La de Carlota, una superviviente de diez años de la tragedia de Adamuz, es una de esas historias que nos ayudan a rebajar el ruido, a poner calidez en las cifras de víctimas mortales. Fidel, padre de la niña, ha relatado su vivencia desde el hogar del jubilado de Adamuz, convertido improvisadamente en sala de espera del dolor donde los vecinos han hecho de la la hospitalidad una forma compartir el duelo.
Carlota iba el domingo en el tren Alvial junto a su hermano de 12 años y su primo de 9. El viaje era un regalo de la abuela, octogenaria. Había vendido un terrenito y decidió gastar ese dinero en una gran alegría para sus nietos: el musical El Rey León, en Madrid. Debido a su edad, Fidel pensó que sería oportuno acompañarla, pero finalmente fue su hermano quien se unió al grupo. El domingo esperaba su regreso.
Una promesa inquebrantable
Según ha contado este empresario onubense, en el momento del accidente, la niña estaba estudiando. Repasando lengua. Tenía examen el lunes y había prometido a su padre que estudiaría durante los viajes de ida y vuelta. “Como faltó a clase el viernes, le pedí que aprovechara los trayectos para repasar”. De repente, se sintió una especie de terremoto y todas las luces se apagaron. A partir de ahí, todo fue confusión y gritos de desesperación. El hermano de Fidel sacó como pudo a los niños por una ventana rota del vagón. El último, su propio hijo. La abuela está desaparecida.
Carlota salió viva, pero no ilesa. Tiene una fractura de fémur que habrá que fijar con placas y magulladuras por todo el cuerpo, pero su inquietud, cuando recibió la visita del padre, fue otra: “¿Papá, podré volver al tren a por mi libro de lengua?”, le preguntó. La niña quiere recuperar el libro de lengua. Necesita sentir que su mundo no se ha desordenado del todo. El libro simboliza sus rutinas, el estudio, el colegio, la promesa que le hizo a su padre. El lunes seguía existiendo. También los exámenes. Necesita creerlo porque su cerebro no puede procesar de golpe la gravedad de lo ocurrido. Quiere comprobar que su vida no ha quedado suspendida.

Fidel siente alivio por sus hijos, su sobrino y su hermano a salvo, pero angustia por no saber nada de su madre. La familia es católica, cofrade y devota de la Virgen del Rocío. Está convencido de que, en el momento del impacto, su madre se aferró a la fe. “Mi madre siempre va rezando en los viajes. Estamos seguros de que llevaba su rosario en la mano y que estaba pidiendo por todos. Ha sido un milagro. Pero ella… seguimos sin saber nada”, se lamenta.

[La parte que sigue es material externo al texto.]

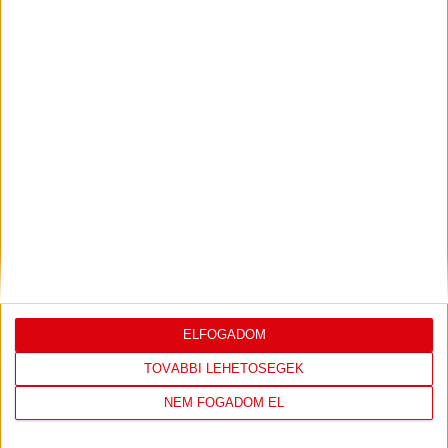
JEREVÁN-DVSC 0-0, GERT REMMEL
ÉRTÉKELÉSE
Bővebben →
LEGUTÓBBI EREDMÉNY
ELFOGADOM
TOVÁBBI LEHETŐSÉGEK
DVSC
FC
NEM FOGADOM EL
COPENHAGEN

Es la historia de Carlota, pero podría ser la de cualquier familia partida en dos una noche de domingo. Por cada víctima hay una biografía interrumpida. Por cada superviviente, una experiencia que dejará cicatrices visibles e invisibles. En el momento de escribir estas líneas, la abuela sigue desaparecida. No es una víctima más. Es una mujer que suma a su larga biografía una historia entrañable, una decisión feliz. Relatarla, como ha hecho su hijo, de modo tan íntimo y respetuoso, acorta la distancia entre los pasajeros y el resto de los ciudadanos que, sobrecogidos, también están necesitados de un duelo colectivo. En lugar de banalizar el dolor del accidente, Carlota, con su libro extraviado, lo fija en nuestra memoria. Escuchar en silencio la historia de la abuela dignifica su historia y nos hace pensar en lo frágil que es la rutina. Cómo la vida puede cambiar en un trayecto cualquiera. La empatía con esta familia impulsa a exigir explicaciones sobre qué fallo, qué se pudo evitar y qué no debe repetirse.